Nokians are studded...if NY is like MD then they have plenty of ice hence my reccomendation. IIRC a softer sidewall is better for snow, rite? If so thou, doesnt that mean you lose performance?


----------



## Blank (Aug 21, 2003)

k1 where do you live in buffalo?? im up here in lockport, had a spec, drove only once in the snow... good luck to her, she is going to need it i hope you get those tires on quick!


----------



## devo (Dec 29, 2004)

NickZac said:


> Nokians are studded...if NY is like MD then they have plenty of ice hence my reccomendation. IIRC a softer sidewall is better for snow, rite? If so thou, doesnt that mean you lose performance?


not all nokians are studded. they are if its legal in the state they are sold


----------



## K-1 (Jun 15, 2004)

BlankgazeX said:


> k1 where do you live in buffalo?? im up here in lockport, had a spec, drove only once in the snow... good luck to her, she is going to need it i hope you get those tires on quick!

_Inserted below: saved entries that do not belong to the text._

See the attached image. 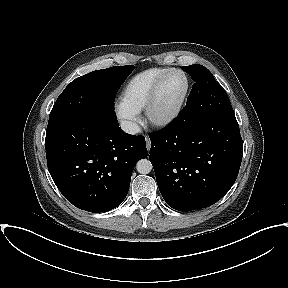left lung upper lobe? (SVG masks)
<instances>
[{"instance_id": "5c2ea615", "label": "left lung upper lobe", "mask_w": 288, "mask_h": 288, "mask_svg": "<svg viewBox=\"0 0 288 288\" xmlns=\"http://www.w3.org/2000/svg\"><path fill=\"white\" fill-rule=\"evenodd\" d=\"M182 69L192 77L195 83L187 98L186 106L180 114H186L195 119L218 116L236 121L226 92L207 68L194 64L183 66Z\"/></svg>"}]
</instances>
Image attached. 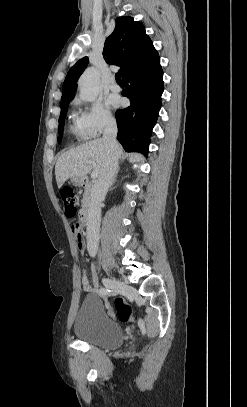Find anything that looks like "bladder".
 <instances>
[{
    "instance_id": "1",
    "label": "bladder",
    "mask_w": 247,
    "mask_h": 407,
    "mask_svg": "<svg viewBox=\"0 0 247 407\" xmlns=\"http://www.w3.org/2000/svg\"><path fill=\"white\" fill-rule=\"evenodd\" d=\"M74 333L81 341L110 350L124 342L122 326L108 315L103 302L95 295L83 299L75 319Z\"/></svg>"
}]
</instances>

We're in Amherst. We took the Spec out to a parking lot yesterday, and she's beginning to get used to how to control it with the summer tires (going to get the snows by the end of the week probably, ordering today), but she'll be fine. If you think she's got it bad, I'm driving a S13 with an open diff and all seasons 

The best deal that we could get, is through tire rack. 4 15" steel wheel, 4 Blizzak WS-50's, full mounting and balancing, hubcaps included, total with tax and shipping is $575

Thanks for everyones help, and I'll make sure to update on how this beast rides in a blizzard.


----------